Assignment:
Lines before the one containing "Suprafaţă construită" in the records below are to be left out; that line and all after it, through the end, are to be retyped exactly.

Stored records
··········

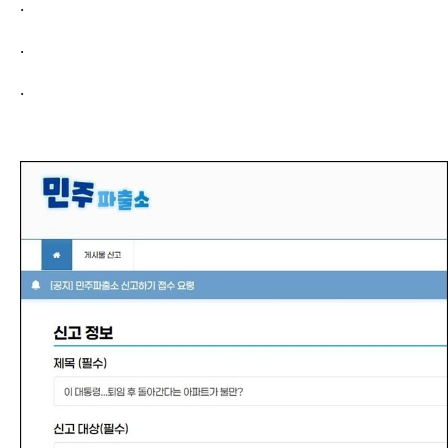
.
.
.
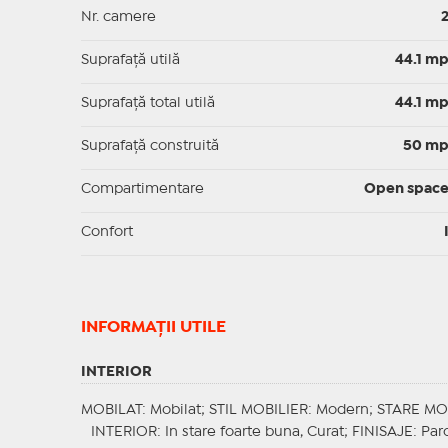
Nr. camere
Suprafaţă utilă
44.1 m
Suprafaţă total utilă
44.1 m
Suprafaţă construită
50 m
Compartimentare
Open spac
Confort
INFORMAŢII UTILE
INTERIOR
MOBILAT
: Mobilat;
STIL MOBILIER
: Modern;
STARE MO
INTERIOR
: In stare foarte buna, Curat;
FINISAJE
: Par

··········

Task solution:
Suprafaţă construită
50 m
Compartimentare
Open spac
Confort
INFORMAŢII UTILE
INTERIOR
MOBILAT
: Mobilat;
STIL MOBILIER
: Modern;
STARE MO
INTERIOR
: In stare foarte buna, Curat;
FINISAJE
: Par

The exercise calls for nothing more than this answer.